Les fondamentaux – Chapitre 21 – Processus hémorragiques
O. Chevallier et R. Loffroy
Plan du chapitre
- Introduction
- Imagerie des processus hémorragiques
- Conclusion
Objectifs
- Connaître la séméiologie des hématomes selon les différentes modalités d’imagerie : radiographie, échographie, TDM et IRM.
- Connaître le rôle essentiel et croissant des embolisations percutanées sous contrôle radiologique dans la prise en charge des hémorragies.
- Connaître les examens d’imagerie à demander en fonction du siège de l’hématome.
Introduction
Une hémorragie correspond à une issue de sang hors des vaisseaux. Les processus hémorragiques sont fréquemment explorés en imagerie, qu’ils soient extériorisés (épistaxis, hématémèse ou hémoptysie), collectés dans un espace anatomique (hémothorax, hématome sous-dural, hémopéritoine) ou intratissulaires (hématome cutané, ecchymose, purpura).
Cette issue de sang, en fonction de sa quantité et de son siège, se traduit différemment sur le plan clinique, allant du simple hématome superficiel des tissus mous à l’hémorragie cérébrale, voire au choc hypovolémique.
Au sein des hémorragies collectées ou intratissulaires, il existe trois phases évolutives au cours desquelles les produits de dégradation du sang ont des propriétés différentes en imagerie :
- phase aiguë : l’hématome est constitué de globules rouges intacts contenant de la désoxyhémoglobine ;
- phase subaiguë : transformation de la désoxyhémoglobine en méthémoglobine ;
- phase chronique : détersion complète ou incomplète de l’hématome. Dans ce dernier cas, il existe une coque fibreuse tatouée éventuellement de pigments d’hémosidérine, parfois calcifiée, entourant un liquide citrin correspondant à du sang dégradé.
L’imagerie permet de préciser si le saignement collecté ou intratissulaire est à une phase aiguë ou tardive car la séméiologie en imagerie des saignements est différente en fonction de leur ancienneté.
L’exploration en imagerie d’une hémorragie, qu’elle soit extériorisée, collectée ou intratissulaire, a deux objectifs essentiels :
- diagnostique : affirmer le saignement, le localiser, évaluer son importance, son ancienneté, son potentiel évolutif ;
- thérapeutique : prise en charge de l’étiologie vasculaire, avec le rôle croissant des techniques d’embolisation, procédures mini-invasives réalisées par voie percutanée.
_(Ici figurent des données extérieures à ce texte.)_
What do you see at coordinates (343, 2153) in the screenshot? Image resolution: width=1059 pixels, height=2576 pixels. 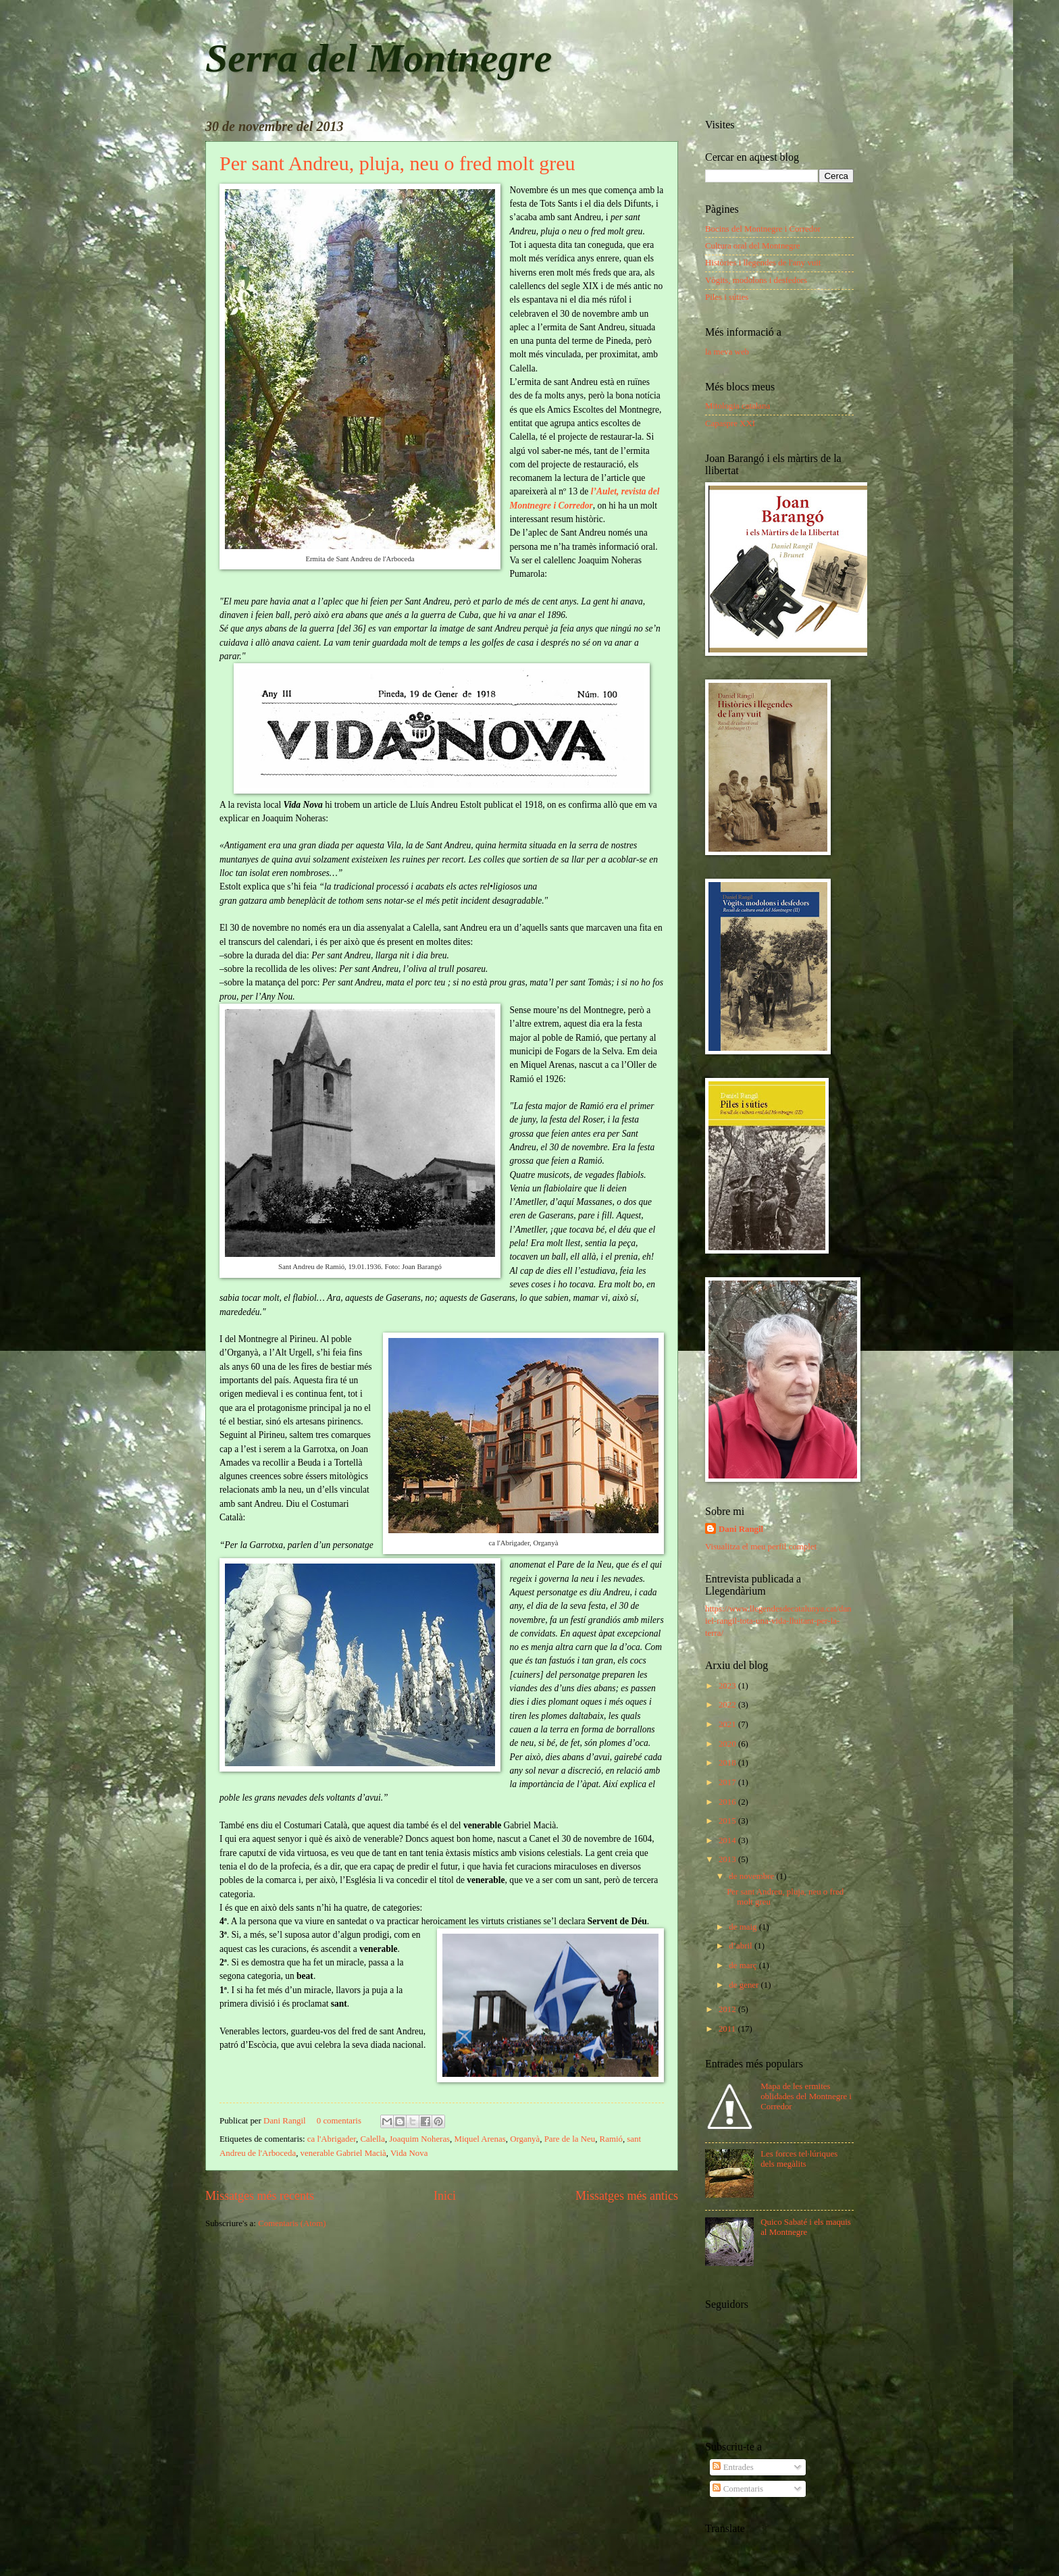 I see `venerable Gabriel Macià` at bounding box center [343, 2153].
Imagerie des processus hémorragiques
Radiographies
Les radiographies sont souvent l’examen de première intention dans l’exploration des traumatismes ostéoarticulaires. Elles ne permettent cependant pas de caractériser, ni de localiser précisément les hématomes. En effet, à la phase aiguë ou subaiguë, les hématomes ont une densité de tonalité hydrique, non spécifique, qui se confond avec celle des structures musculoligamentaires adjacentes. Il existe une exception qui est celle des épanchements dans une articulation à la phase aiguë d’un traumatisme. L’hémarthrose se traduit par un comblement radio-opaque intra-articulaire avec remplacement du contingent graisseux synovial par du liquide (figure 21.1). Si la densité d’un épanchement sanglant n’est pas différente de celle d’un épanchement liquidien citrin ou purulent, on considère que, lorsque l’épanchement survient à la phase aiguë du traumatisme, il s’agit plus probablement d’une hémarthrose.
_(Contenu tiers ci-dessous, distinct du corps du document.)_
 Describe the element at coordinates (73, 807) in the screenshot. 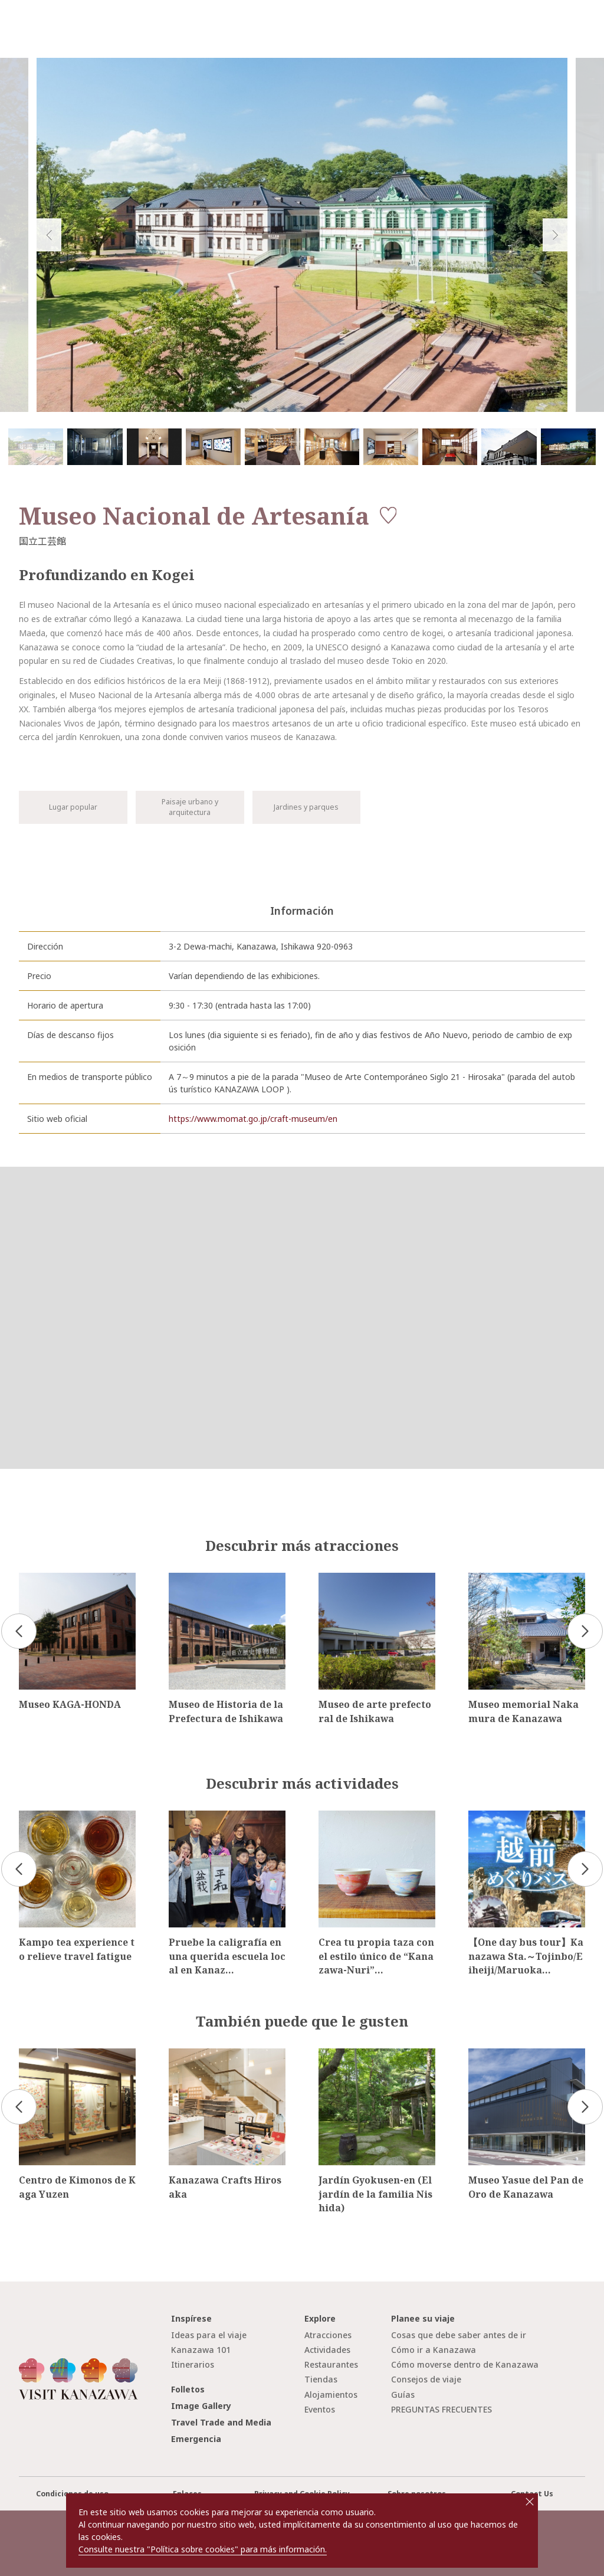

I see `Lugar popular` at that location.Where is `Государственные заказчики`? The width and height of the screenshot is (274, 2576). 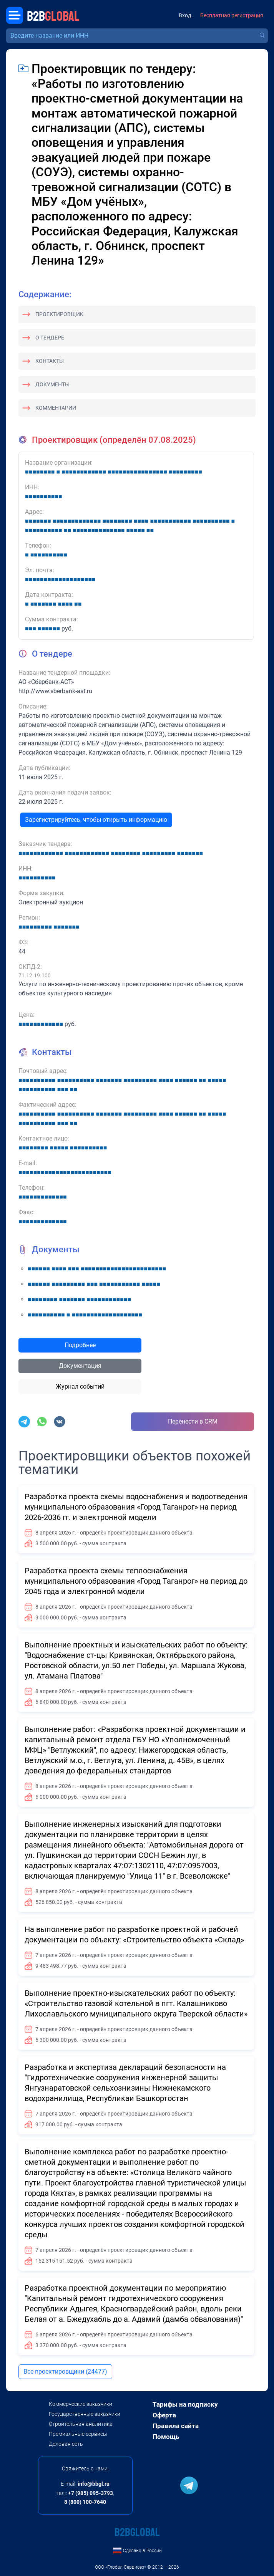
Государственные заказчики is located at coordinates (84, 2414).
À la phase chronique, si les parois de l’hématome sont calcifiées, elles apparaîtront sous la forme de lignes radio-opaques en radiographie.
Échographie
L’échographie joue également un rôle dans la détection des hémorragies ou hématomes.
En échographie, l’aspect d’un hématome évolue dans le temps (figure 21.2) :
- les premiers jours, la composante liquidienne (sang fluide) est majeure : l’absorption des ultrasons est minimale avec peu de réflexion et la quasi-totalité des ultrasons traverse l’hématome. L’hématome est anéchogène, c’est-à-dire noir, avec un renforcement postérieur des ultrasons ;
- après 15 jours d’évolution, en phase subaiguë, l’hématome va coaguler et avoir une composante fibreuse « pseudo-tissulaire » : l’hématome n’est plus de structure homogène, entraînant alors des phénomènes de réflexion et de diffusion des ondes ultrasonores. L’hématome devient échogène.
Il existe trois principales indications de l’échographie dans les processus hémorragiques :
- dans la prise en charge du polytraumatisé avec instabilité hémodynamique : « FAST » écho pour la recherche d’une hémorragie dans une cavité séreuse (hémopéritoine ou hémothorax). Lorsque l’instabilité hémodynamique du patient ne permet pas la réalisation d’un bilan lésionnel précis par TDM (chez les accidentés de la route par exemple), une exploration échographique des cavités thoracique et abdominale à la recherche d’un ou de plusieurs épanchements liquidiens (de nature hémorragique dans ce contexte) est réalisée au lit du malade. La constatation et l’évaluation de l’abondance d’un ou de plusieurs épanchements peuvent alors conditionner un transfert au bloc opératoire pour une exploration chirurgicale en vue d’un geste d’hémostase en urgence extrême ;
- dans la prise en charge des lésions musculaires pour la recherche d’hématome (voir figure 21.2) ;
- dans la détection de certains saignements profonds comme les kystes ovariens hémorragiques.
TDM
La TDM joue un rôle fondamental dans le diagnostic des hématomes profonds, mais aussi pour en déterminer la prise en charge optimale.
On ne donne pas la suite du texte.